Шрифт:
Интервал:
Закладка:
Ежедневно завод перерабатывал до 50 т молока, выпускал 8 тысяч пакетов с пастеризованным молоком. Работало же на нем всего 16 человек. Каждый ленинградец помнит эти сине-красные и белые тетра-паки из металлических корзин, которые привозили в магазины, школы, детские сады.
Возрождение традиции летних лагерей
Неожиданное продолжение получила традиция XIX в. выхода Гвардии в лагеря в послевоенное время. На территорию бывших летних лагерей стали вывозить военных – не гвардейские полки, но военные училища. Впрочем, неожиданное только на первый взгляд, ибо традиция проводить в Красном Селе учения, тренировки, обучение кавалеристов, не прерывалась до самой Великой Отечественной войны.

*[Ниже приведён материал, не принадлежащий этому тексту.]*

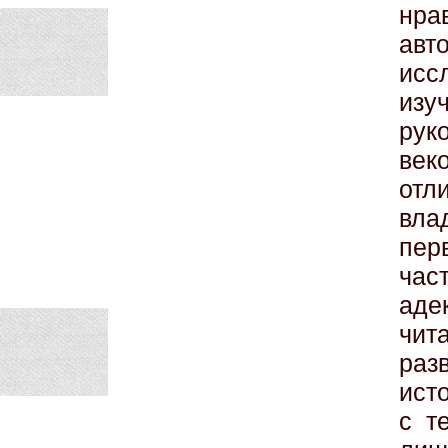
нра
ав
исс
изу
рук
век
отл
в
пер
час
ад
чит
ра
ист
с т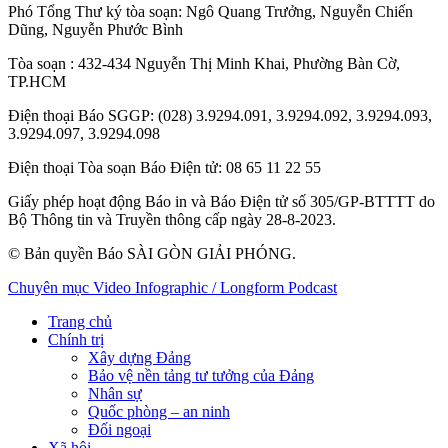
Phó Tổng Thư ký tòa soạn:
Ngô Quang Trưởng
,
Nguyễn Chiến
Dũng
,
Nguyễn Phước Bình
Tòa soạn
: 432-434 Nguyễn Thị Minh Khai, Phường Bàn Cờ,
TP.HCM
Điện thoại Báo SGGP
: (028) 3.9294.091, 3.9294.092, 3.9294.093,
3.9294.097, 3.9294.098
Điện thoại Tòa soạn Báo Điện tử
: 08 65 11 22 55
Giấy phép hoạt động Báo in và Báo Điện tử số 305/GP-BTTTT do
Bộ Thông tin và Truyền thông cấp ngày 28-8-2023.
© Bản quyền Báo SÀI GÒN GIẢI PHÓNG.
Chuyên mục
Video
Infographic / Longform
Podcast
Trang chủ
Chính trị
Xây dựng Đảng
Bảo vệ nền tảng tư tưởng của Đảng
Nhân sự
Quốc phòng – an ninh
Đối ngoại
Xã hội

В. М. Шадрова так вспоминает (и приводит фрагменты из писем отца, кадрового военного) о начале этих послевоенных летних лагерей:
«Красное Село. Это название возвращает меня к самому раннему детству, я впервые осознанно запомнила его, когда мне было четыре года. Мой отец, Михаил Алексеевич Шадров, военный топограф и преподаватель, в июне 1944 г. был направлен служить в Ленинград, в Военно-политическое училище имени Ф. Энгельса. Училище размещалось в корпусах и на территории бывшего 1-го Кадетского (Шляхетского) корпуса на Съездовской (до революции – Кадетской) линии Васильевского острова. Мама с двумя детьми – моим старшим братом Евгением, которому было тогда одиннадцать лет, и мной, годовалой, – находилась в то время в эвакуации в г. Шуе Ивановской области. В сохранившихся письмах отца уже с лета – осени 1944 года встречается упоминание о Красном Селе.
8 июля 1944 г.: „Получили разрешение на въезд рабочих подсобного хозяйства до Красного Села, а в город въезд Ленинград не разрешает“.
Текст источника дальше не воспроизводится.